*** Task inputs ***
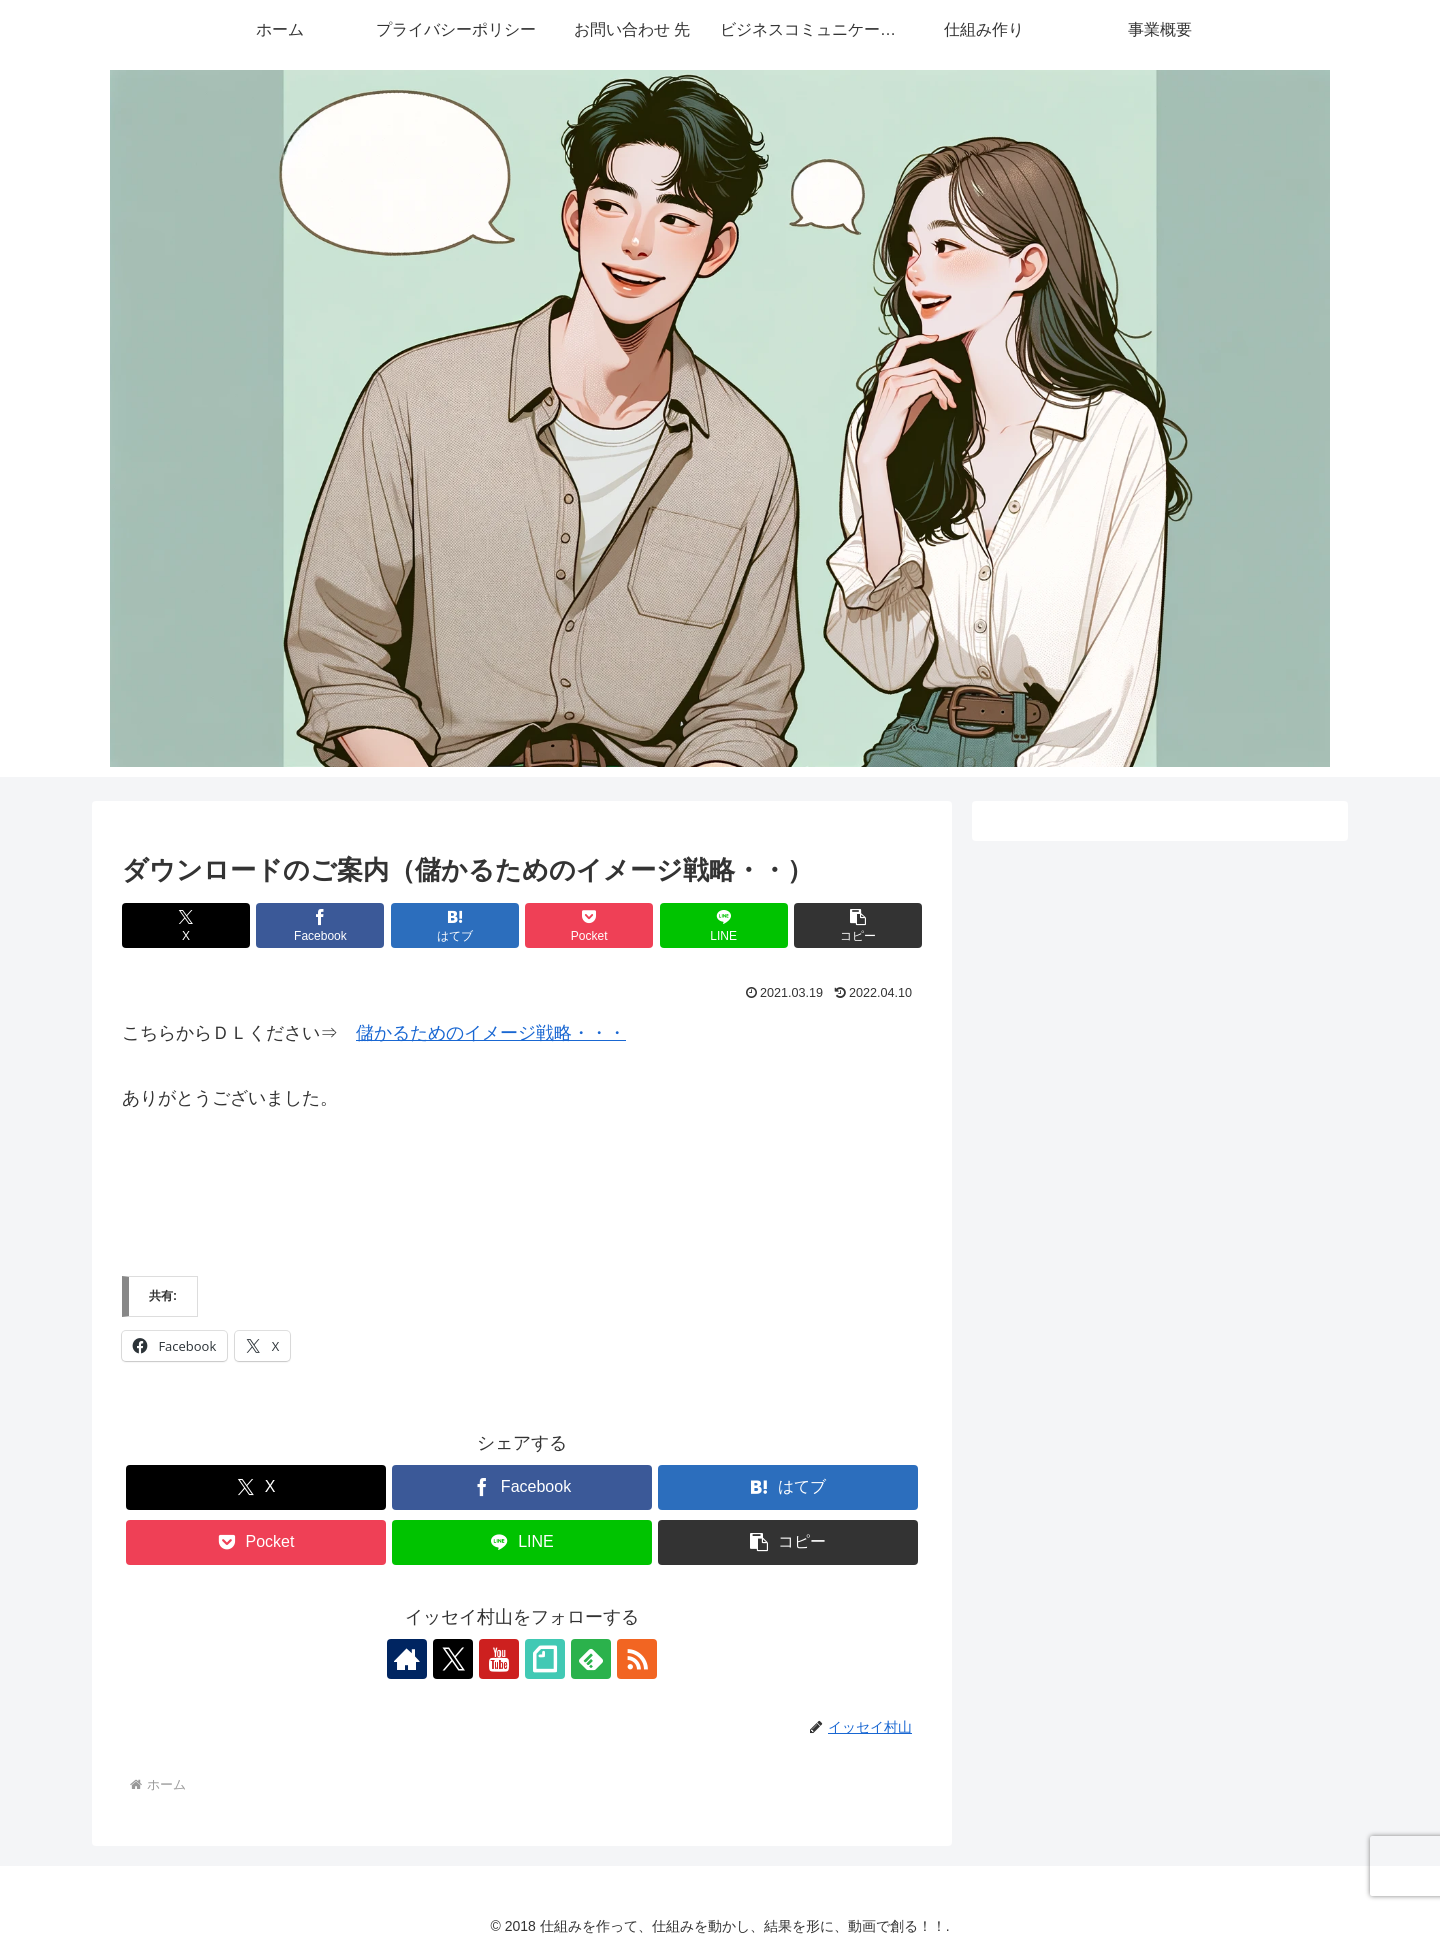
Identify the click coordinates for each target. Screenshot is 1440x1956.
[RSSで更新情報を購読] (637, 1659)
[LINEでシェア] (724, 925)
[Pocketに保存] (589, 925)
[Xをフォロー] (453, 1659)
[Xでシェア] (186, 925)
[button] (858, 925)
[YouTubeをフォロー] (499, 1659)
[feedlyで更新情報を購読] (591, 1659)
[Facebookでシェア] (320, 925)
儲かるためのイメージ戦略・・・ (491, 1033)
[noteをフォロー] (545, 1659)
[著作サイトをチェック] (407, 1659)
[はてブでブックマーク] (455, 925)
*** End of Task inputs ***
Task item:
The line containing "儲かるためのイメージ戦略・・・ (491, 1033)" and all lines after it, through the last line of the data, should be retyped exactly.

Task result:
儲かるためのイメージ戦略・・・ (491, 1033)
[noteをフォロー] (545, 1659)
[著作サイトをチェック] (407, 1659)
[はてブでブックマーク] (455, 925)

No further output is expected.